Resynchronization #18

davebenson · 2022-08-05T05:51:14Z

muon is awesome, but the one thing it is lacking versus line-by-line json is ability to seek around randomly in the stream.

the jsonl separator \n is hard to beat, but support for raw data makes that impossible.

I have found the AVRO strategy of picking a random 16-byte delimiter is nice.

I think some byte (maybe 0xf0) should indicate a delimiter follows. the first time will define the delimiter (which is chosen randomly); subsequent times should just be validated.

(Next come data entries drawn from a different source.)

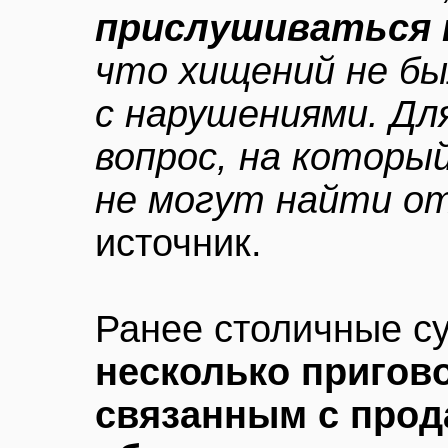
прислушиваться 
что хищений не бы
с нарушениями. Дл
вопрос, на который
не могут найти о
источник.
Ранее столичные с
несколько пригов
связанным с прод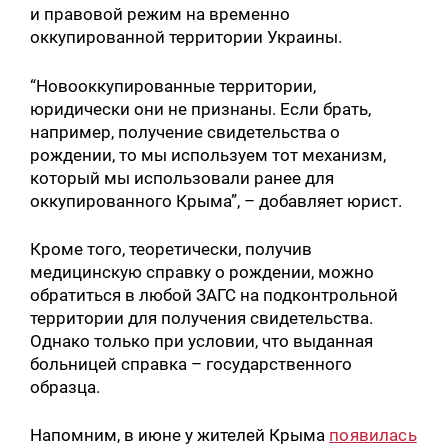
и правовой режим на временно
оккупированной территории Украины.
“Новооккупированные территории,
юридически они не признаны. Если брать,
например, получение свидетельства о
рождении, то мы используем тот механизм,
который мы использовали ранее для
оккупированного Крыма”, – добавляет юрист.
Кроме того, теоретически, получив
медицинскую справку о рождении, можно
обратиться в любой ЗАГС на подконтрольной
территории для получения свидетельства.
Однако только при условии, что выданная
больницей справка – государственного
образца.
Напомним, в июне у жителей Крыма
появилась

vshymanskyy · 2022-08-05T10:33:01Z

@davebenson how about using a list as a root object (similar to muon chaining), and applying a 0x8B (size) tag to every element? This will make it impossible to run into clashes with a randomly selected delimiter.

vshymanskyy · 2022-08-17T11:39:37Z

Having a random delimiter could be a good idea, however, I believe a 16-byte delimiter is an overkill.
Maybe something like: 1 tag byte + 6x payload bytes + 1 byte checksum?
And of course, the parser will have to check that a valid muon object follows.

vshymanskyy · 2022-08-17T11:48:40Z

It might be a good idea to also allocate 1 byte for the counter (increases with each delimiter). In this case:
tag (1B) + random (5B) + counter (1B) + checksum (1B) = 8 bytes total

5 random bytes gives us 1,099,511,627,775 permutations.

vshymanskyy · 2022-08-17T13:40:26Z

@davebenson please provide some real-world use cases or elaborate on the motivation of this request.
Currently, muon objects can be concatenated as-is (i.e. JSONL is an extension of JSON, but Muon doesn't need any additional separators).
Also, you can reuse Muon magic or padding tags to have some kind of separator.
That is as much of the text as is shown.